Sir Peter Blake describes the genesis of the Alice prints;
Originally there were to be a pair of books, Graham [Ovenden] was going to do Alice in Wonderland and I was going to do Through the Looking-Glass. However around this time (1969-70) there was a print crisis and the cost of printing the books became too expensive, so the book project was abandoned. What we did instead was to make the illustrations into two sets of silkscreen prints and that was their final form.
Graham Ovenden produced 8 screenprints for his Alice in Wonderland portfolio which were printed by the renowned Kelpra Studio and published in 1970 in a limited edition of 75 copies signed by the artist. In addition there were a few artist’s proofs.
In 1970 Blake and Ovenden held a joint exhibition at the Waddington Gallery, London on the theme of Alice. The Tate Gallery holds a complete set of Ovenden’s Alice in Wonderland screenprints.

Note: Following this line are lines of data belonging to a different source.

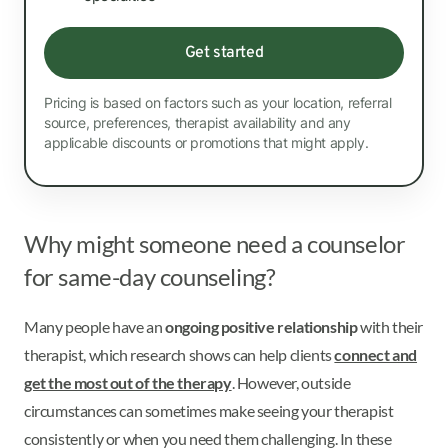
Get started
Pricing is based on factors such as your location, referral
source, preferences, therapist availability and any
applicable discounts or promotions that might apply.
Why might someone need a counselor
for same-day counseling?
Many people have an
ongoing positive relationship
with their
therapist, which research shows can help clients
connect and
get the most out of the therapy
. However, outside
circumstances can sometimes make seeing your therapist
consistently or when you need them challenging. In these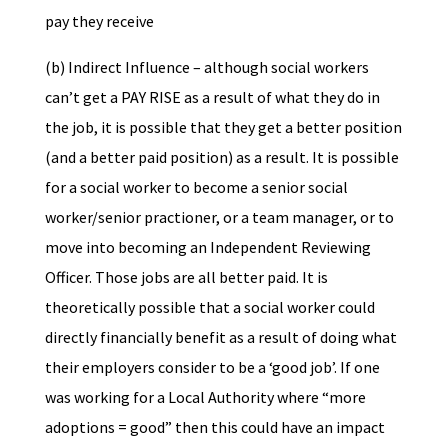
pay they receive
(b) Indirect Influence – although social workers
can’t get a PAY RISE as a result of what they do in
the job, it is possible that they get a better position
(and a better paid position) as a result. It is possible
for a social worker to become a senior social
worker/senior practioner, or a team manager, or to
move into becoming an Independent Reviewing
Officer. Those jobs are all better paid. It is
theoretically possible that a social worker could
directly financially benefit as a result of doing what
their employers consider to be a ‘good job’. If one
was working for a Local Authority where “more
adoptions = good” then this could have an impact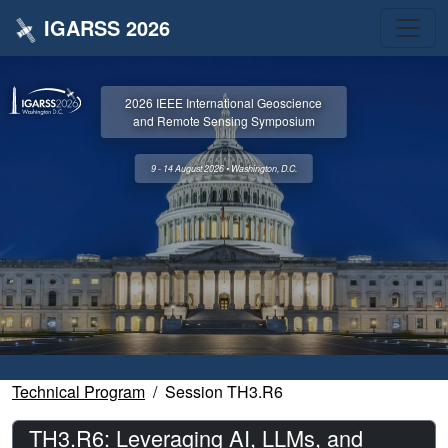
IGARSS 2026
2026 IEEE International Geoscience
and Remote Sensing Symposium
9 - 14 August 2026 • Washington, D.C.
Technical Program
Session TH3.R6
TH3.R6: Leveraging AI, LLMs, and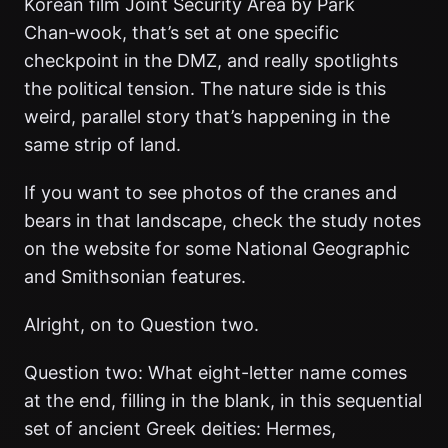
Korean film Joint Security Area by Park
Chan‑wook, that’s set at one specific
checkpoint in the DMZ, and really spotlights
the political tension. The nature side is this
weird, parallel story that’s happening in the
same strip of land.
If you want to see photos of the cranes and
bears in that landscape, check the study notes
on the website for some National Geographic
and Smithsonian features.
Alright, on to Question two.
Question two: What eight-letter name comes
at the end, filling in the blank, in this sequential
set of ancient Greek deities: Hermes,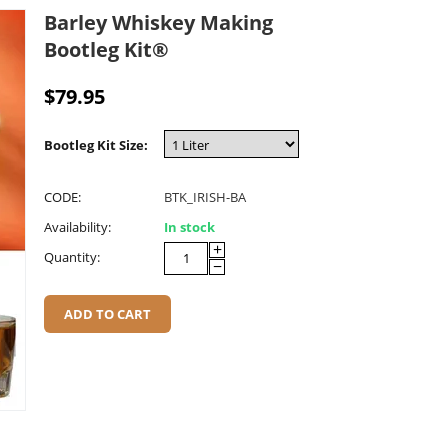
Barley Whiskey Making
Bootleg Kit®
$
79.95
Bootleg Kit Size:
CODE:
BTK_IRISH-BA
Availability:
In stock
+
Quantity:
−
ADD TO CART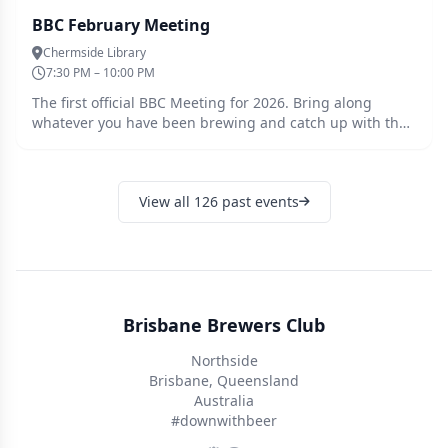
BBC February Meeting
Chermside Library
7:30 PM – 10:00 PM
The first official BBC Meeting for 2026. Bring along
whatever you have been brewing and catch up with the
crew to welcome the new year. Tonights plan is to
informally round the room talk about our yeast
experiences, favourites, new ones you want to try, learn
View all 126 past events
from others experimentation etc. Tickets must be
purchased ahead of the meeting so we can cater
accordingly. Guests are welcome, please register for a
free ticket and we will be in touch.
Brisbane Brewers Club
Northside
Brisbane, Queensland
Australia
#downwithbeer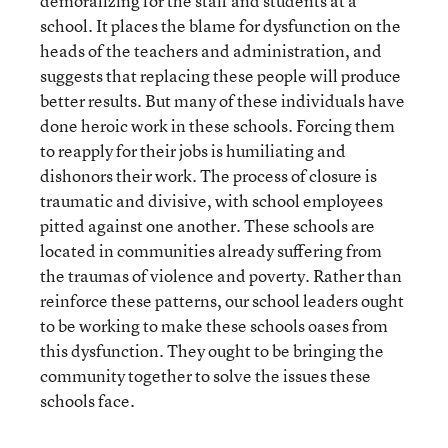
demoralizing for the staff and students at a
school. It places the blame for dysfunction on the
heads of the teachers and administration, and
suggests that replacing these people will produce
better results. But many of these individuals have
done heroic work in these schools. Forcing them
to reapply for their jobs is humiliating and
dishonors their work. The process of closure is
traumatic and divisive, with school employees
pitted against one another. These schools are
located in communities already suffering from
the traumas of violence and poverty. Rather than
reinforce these patterns, our school leaders ought
to be working to make these schools oases from
this dysfunction. They ought to be bringing the
community together to solve the issues these
schools face.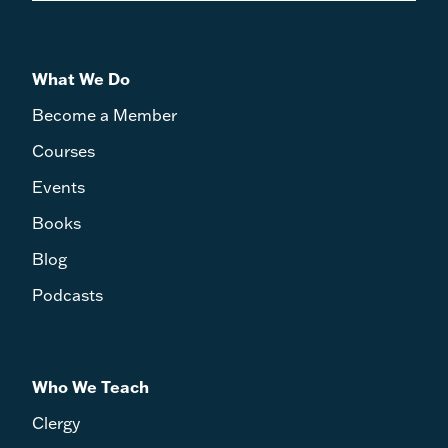
What We Do
Become a Member
Courses
Events
Books
Blog
Podcasts
Who We Teach
Clergy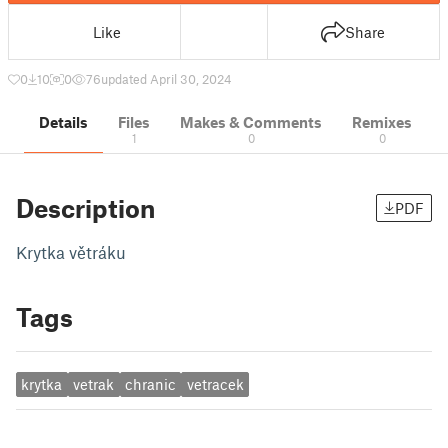
Like
Share
0
10
0
76
updated April 30, 2024
Details
Files
Makes & Comments
Remixes
1
0
0
Description
PDF
Krytka větráku
Tags
krytka
vetrak
chranic
vetracek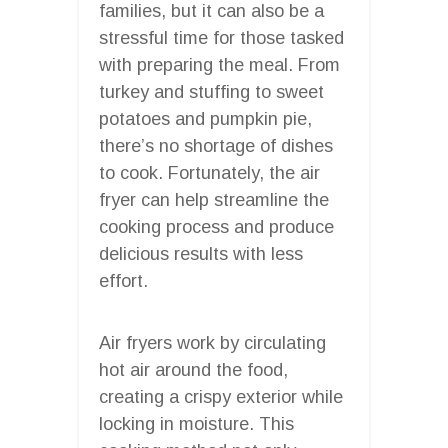
families, but it can also be a
stressful time for those tasked
with preparing the meal. From
turkey and stuffing to sweet
potatoes and pumpkin pie,
there’s no shortage of dishes
to cook. Fortunately, the air
fryer can help streamline the
cooking process and produce
delicious results with less
effort.
Air fryers work by circulating
hot air around the food,
creating a crispy exterior while
locking in moisture. This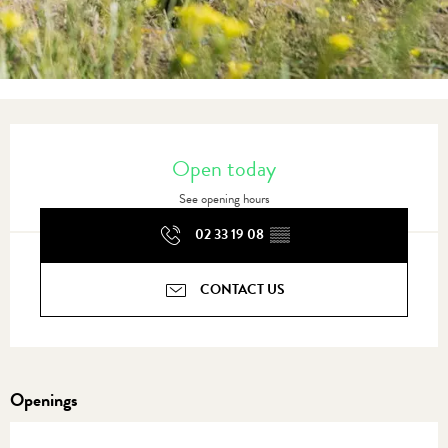
Opening hours & contact details
Open today
See opening hours
02 33 19 08
▒▒
CONTACT US
Openings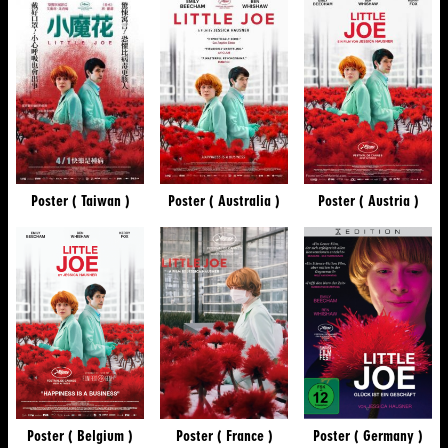
Poster ( Taiwan )
Poster ( Australia )
Poster ( Austria )
Poster ( Belgium )
Poster ( France )
Poster ( Germany )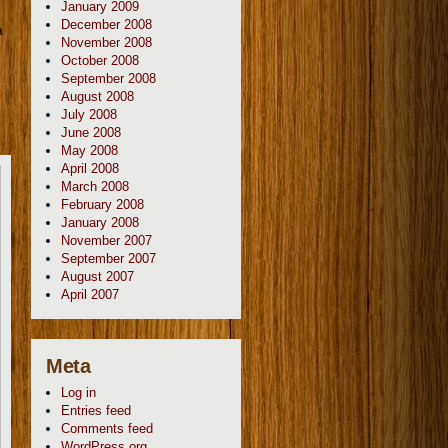
January 2009
December 2008
a
November 2008
October 2008
September 2008
August 2008
July 2008
June 2008
May 2008
April 2008
March 2008
February 2008
January 2008
November 2007
September 2007
August 2007
April 2007
Meta
Log in
Entries feed
Comments feed
WordPress.org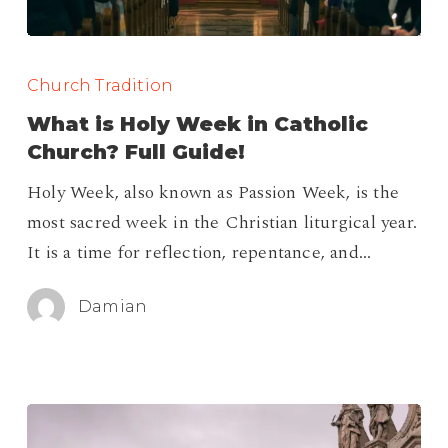
What
is
Church Tradition
Holy
What is Holy Week in Catholic
Week
Church? Full Guide!
in
Holy Week, also known as Passion Week, is the
Catholic
most sacred week in the Christian liturgical year.
Church?
It is a time for reflection, repentance, and…
Full
Guide!
Damian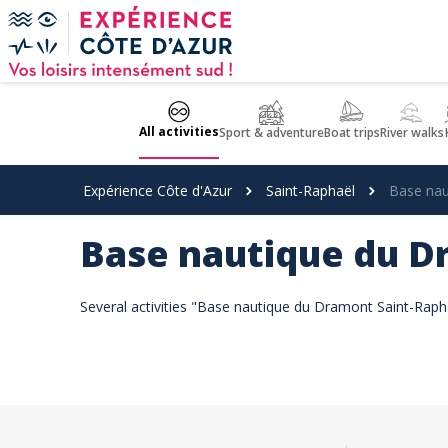
Cookies management panel
All activities
Sport & adventure
Boat trips
River walks
Expérience Côte d'Azur
Saint-Raphaël
Base nau
Base nautique du 
Several activities "Base nautique du Dramont Saint-Rapha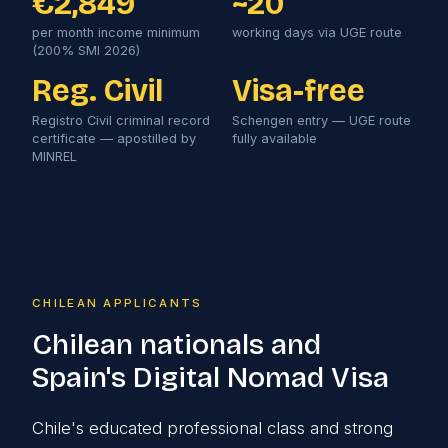
€2,849
~20
per month income minimum
working days via UGE route
(200% SMI 2026)
Reg. Civil
Visa-free
Registro Civil criminal record
Schengen entry — UGE route
certificate — apostilled by
fully available
MINREL
CHILEAN APPLICANTS
Chilean nationals and
Spain's Digital Nomad Visa
Chile's educated professional class and strong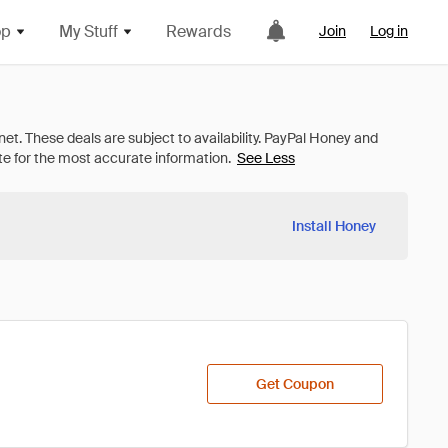
op
My Stuff
Rewards
Join
Log in
See Less
Install Honey
Get Coupon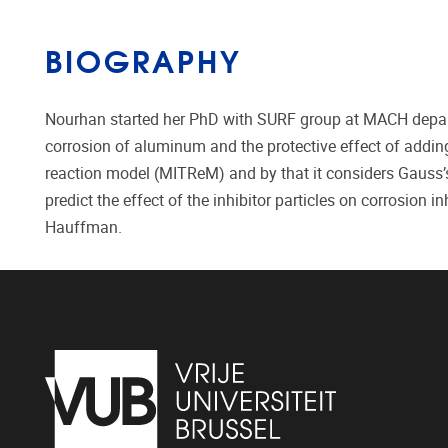
BIOGRAPHY
Nourhan started her PhD with SURF group at MACH depart
corrosion of aluminum and the protective effect of adding
reaction model (MITReM) and by that it considers Gauss’s
predict the effect of the inhibitor particles on corrosion
Hauffman.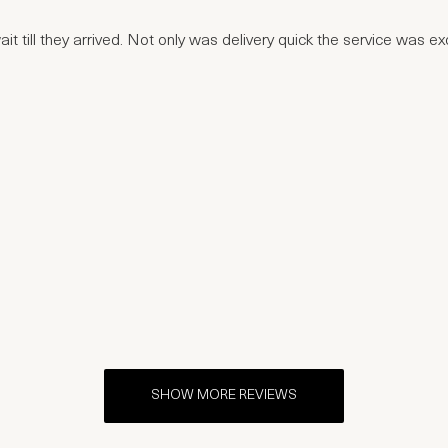
t till they arrived. Not only was delivery quick the service was e
SHOW MORE REVIEWS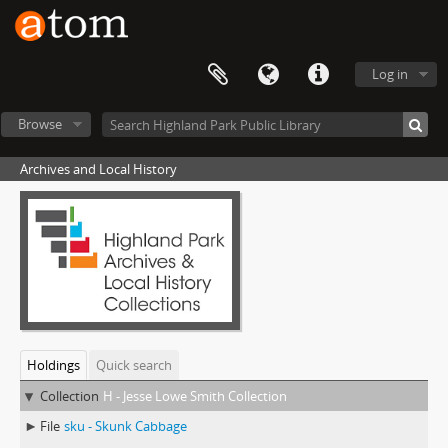
Log in
Browse
Archives and Local History
Holdings
Quick search
Collection
H - Jesse Lowe Smith Collection
File
sku - Skunk Cabbage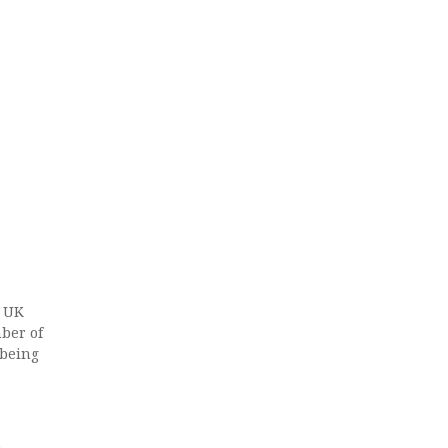
e UK
ber of
 being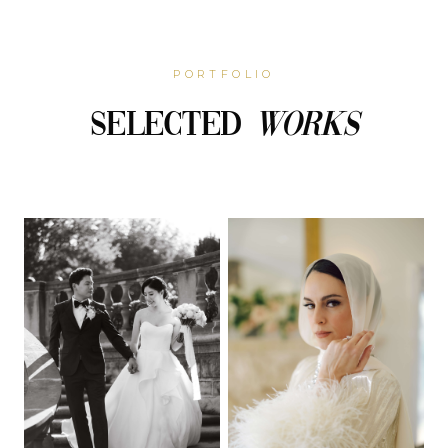
PORTFOLIO
Selected
Works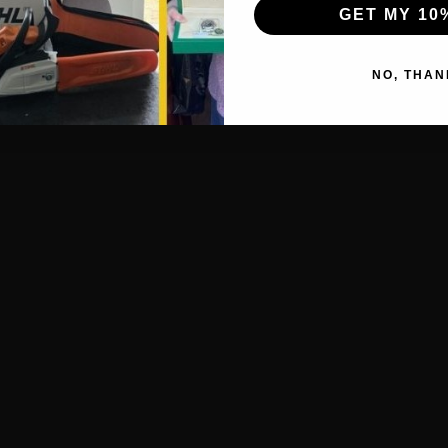
GET MY 10
NO, THAN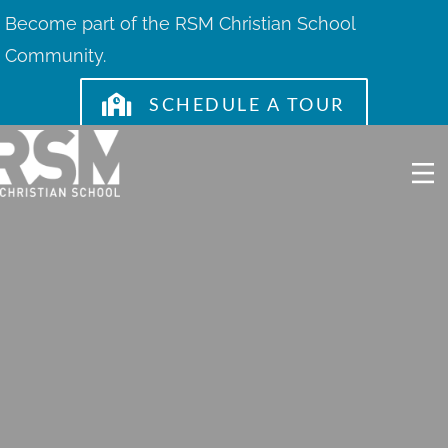
Skip
Become part of the RSM Christian School
to
Community.
content
SCHEDULE A TOUR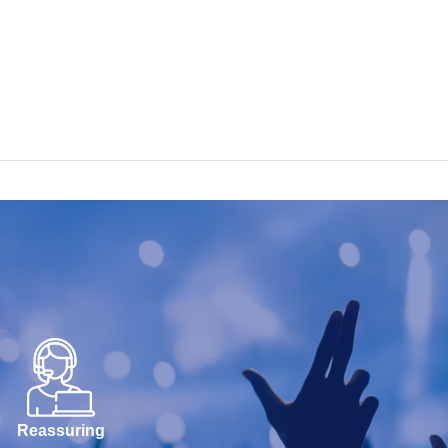
Reassuring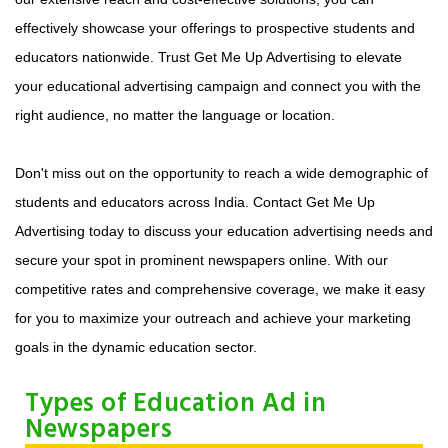
effectively showcase your offerings to prospective students and
educators nationwide. Trust Get Me Up Advertising to elevate
your educational advertising campaign and connect you with the
right audience, no matter the language or location.
Don't miss out on the opportunity to reach a wide demographic of
students and educators across India. Contact Get Me Up
Advertising today to discuss your education advertising needs and
secure your spot in prominent newspapers online. With our
competitive rates and comprehensive coverage, we make it easy
for you to maximize your outreach and achieve your marketing
goals in the dynamic education sector.
Types of Education Ad in
Newspapers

Born in Hampshire in 1943, Graham Ovenden studied art at the Southampton School of Art and later the Royal College of Art where he was taught by, and collaborated with, Peter Blake. He held his first solo show in Amsterdam in 1969 and the following year the first of many subsequent one man exhibitions in London and elsewhere. In 1970 the Alice exhibition was exhibited at Waddington Galleries. In 1975 Ovenden had his solo show Lolita - drawings and prints - at Waddington, the year he co-founded, with six other artists, the Brotherhood of Ruralists. Ovenden is the co-author of a number of books on 19th century photography. His own work, both landscape and figurative, has often had a strong erotic element.